Normally, I don’t make many pencils. Most people want pens and few are willing to pay for a pencil, even though the same work goes into one, and generally the parts for a pencil are more expensive than for a pen. It is a more complex device overall, so there are normally more small parts and mechanisms that go into it.
Red Tide Pen with Flaw in Body
This one was actually going to be half of a Pen and Pencil set as I had matching pieces of Red Tide turning blanks. I still find myself getting in a hurry sometimes and that is always a bad idea. It is okay to go fast but never hurry, that is when mistakes happen. And so it was for the Pen half of this Pen and Pencil set.
I was just in a hurry to see how the Tide would turn, so to speak and I didn’t let the glue set long enough before starting to turn the pen. I was actually within a hundredth of an inch or so of being through turning it and starting on the sanding when disaster struck. I could feel it before it happened, yet it happened so fast that there was nothing I could do about it by the time I felt it.
The actual thickness of the blank over the tube varies with the type of pen, but it can range from barely a 64th of an inch to nearly an 8th. It doesn’t really matter since it is the glue that keeps the blank from shattering off the tube as it is turned down that thin. I broke the cardinal rule of not letting the glue cure before starting to turn the pen and paid the price, I lost an incredibly beautiful pen.
I say I lost it, I really didn’t as I was able to finish the pen out and assemble it, but there is a small chip out of the body revealing the tube and I won’t sell a pen that way. I am posting a picture of the pen and the pencil as well.
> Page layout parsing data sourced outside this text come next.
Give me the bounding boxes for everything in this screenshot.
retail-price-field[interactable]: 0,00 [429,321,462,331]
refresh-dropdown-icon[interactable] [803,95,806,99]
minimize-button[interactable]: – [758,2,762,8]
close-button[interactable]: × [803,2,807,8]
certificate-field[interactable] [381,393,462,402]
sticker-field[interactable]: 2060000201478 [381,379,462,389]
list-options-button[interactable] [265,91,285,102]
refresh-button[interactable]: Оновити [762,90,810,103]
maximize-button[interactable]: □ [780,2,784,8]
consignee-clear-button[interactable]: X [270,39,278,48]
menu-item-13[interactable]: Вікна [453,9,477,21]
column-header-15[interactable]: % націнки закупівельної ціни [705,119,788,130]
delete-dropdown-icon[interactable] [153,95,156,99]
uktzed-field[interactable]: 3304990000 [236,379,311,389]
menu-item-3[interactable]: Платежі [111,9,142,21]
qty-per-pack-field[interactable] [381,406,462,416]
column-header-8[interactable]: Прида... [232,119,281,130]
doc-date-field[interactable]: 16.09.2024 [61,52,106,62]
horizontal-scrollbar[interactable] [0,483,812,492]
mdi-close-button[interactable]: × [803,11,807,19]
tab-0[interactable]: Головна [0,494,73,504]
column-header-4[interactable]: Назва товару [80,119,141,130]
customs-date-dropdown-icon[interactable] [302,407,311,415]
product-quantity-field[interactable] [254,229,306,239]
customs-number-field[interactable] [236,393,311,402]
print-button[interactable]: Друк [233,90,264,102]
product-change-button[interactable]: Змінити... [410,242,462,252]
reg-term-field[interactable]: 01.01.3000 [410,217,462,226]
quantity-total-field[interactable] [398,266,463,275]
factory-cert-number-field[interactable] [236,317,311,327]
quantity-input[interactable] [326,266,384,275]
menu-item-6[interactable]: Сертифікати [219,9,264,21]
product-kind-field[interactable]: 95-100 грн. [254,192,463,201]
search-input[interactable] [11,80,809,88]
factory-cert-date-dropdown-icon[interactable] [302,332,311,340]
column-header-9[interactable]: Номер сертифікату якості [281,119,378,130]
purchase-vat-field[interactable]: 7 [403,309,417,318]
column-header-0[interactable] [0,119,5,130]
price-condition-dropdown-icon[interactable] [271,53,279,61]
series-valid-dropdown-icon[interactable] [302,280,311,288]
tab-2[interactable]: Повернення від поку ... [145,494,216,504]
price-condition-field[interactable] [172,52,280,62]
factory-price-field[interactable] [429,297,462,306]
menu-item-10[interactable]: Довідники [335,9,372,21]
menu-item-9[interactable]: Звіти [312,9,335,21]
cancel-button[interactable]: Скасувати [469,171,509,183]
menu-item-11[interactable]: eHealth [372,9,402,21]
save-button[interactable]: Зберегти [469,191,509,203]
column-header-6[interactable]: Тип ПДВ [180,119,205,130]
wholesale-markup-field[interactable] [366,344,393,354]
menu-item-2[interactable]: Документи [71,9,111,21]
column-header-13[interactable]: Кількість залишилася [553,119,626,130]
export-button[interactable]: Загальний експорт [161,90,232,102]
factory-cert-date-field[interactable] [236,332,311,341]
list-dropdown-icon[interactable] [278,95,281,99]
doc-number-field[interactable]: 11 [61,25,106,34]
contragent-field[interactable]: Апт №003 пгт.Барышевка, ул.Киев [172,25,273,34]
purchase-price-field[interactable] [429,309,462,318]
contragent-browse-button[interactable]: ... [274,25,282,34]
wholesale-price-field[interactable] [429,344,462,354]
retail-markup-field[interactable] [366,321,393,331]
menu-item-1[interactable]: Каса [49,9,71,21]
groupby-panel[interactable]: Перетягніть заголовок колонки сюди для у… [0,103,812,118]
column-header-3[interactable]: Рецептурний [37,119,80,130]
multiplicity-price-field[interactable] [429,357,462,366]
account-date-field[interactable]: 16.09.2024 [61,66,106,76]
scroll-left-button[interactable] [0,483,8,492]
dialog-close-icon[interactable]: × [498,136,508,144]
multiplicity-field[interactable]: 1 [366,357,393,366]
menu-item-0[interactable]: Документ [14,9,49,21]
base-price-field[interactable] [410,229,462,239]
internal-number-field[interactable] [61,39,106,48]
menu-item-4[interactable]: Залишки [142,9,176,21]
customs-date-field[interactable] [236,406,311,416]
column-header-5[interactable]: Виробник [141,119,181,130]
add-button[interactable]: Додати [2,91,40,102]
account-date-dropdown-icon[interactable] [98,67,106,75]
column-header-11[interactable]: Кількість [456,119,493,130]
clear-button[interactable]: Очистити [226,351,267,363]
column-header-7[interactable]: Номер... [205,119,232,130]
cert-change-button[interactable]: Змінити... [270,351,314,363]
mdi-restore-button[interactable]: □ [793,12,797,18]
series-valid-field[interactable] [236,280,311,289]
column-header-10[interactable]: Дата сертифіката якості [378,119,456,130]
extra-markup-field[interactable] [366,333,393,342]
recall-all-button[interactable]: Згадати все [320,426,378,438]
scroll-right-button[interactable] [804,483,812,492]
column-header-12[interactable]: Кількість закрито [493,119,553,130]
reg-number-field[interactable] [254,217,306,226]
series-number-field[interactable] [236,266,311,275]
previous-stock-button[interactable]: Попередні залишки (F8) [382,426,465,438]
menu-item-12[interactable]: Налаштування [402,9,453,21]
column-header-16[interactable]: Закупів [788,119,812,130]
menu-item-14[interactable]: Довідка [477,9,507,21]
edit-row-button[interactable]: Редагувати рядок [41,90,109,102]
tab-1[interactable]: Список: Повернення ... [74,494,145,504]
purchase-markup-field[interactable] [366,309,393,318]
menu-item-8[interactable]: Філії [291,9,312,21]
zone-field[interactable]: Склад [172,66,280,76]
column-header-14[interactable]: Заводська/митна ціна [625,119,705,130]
With the glue not being cured, the torques and heat of the turning combined to loosen the
Red Tide Pencil Completed
blank on the tube and that loosening allowed it to chip out as I neared completion. This really does not damage anything except the blank, and normally, I would have just gone ahead and turned the pen all the way down to the tube, removing all of the blank so that I could start over with a new blank. This time, I just took the blank and finished it out as though it were completed properly and assembled it for my own use.
Needless to say, I waited for the glue to cure on the pencil before starting it, and the completed pencil has been listed on Etsy. I do have mechanisms to make another matched pair, but this was the only blank I had of the Red Tide variety, so I am thinking about a really nice pair in Mango. But first, I have a click with a checkerboard blank. I’ll try to get it listed tomorrow and get some pictures posted. It is one I am really proud of as I made this one myself from scratch and it really looks good IMHO.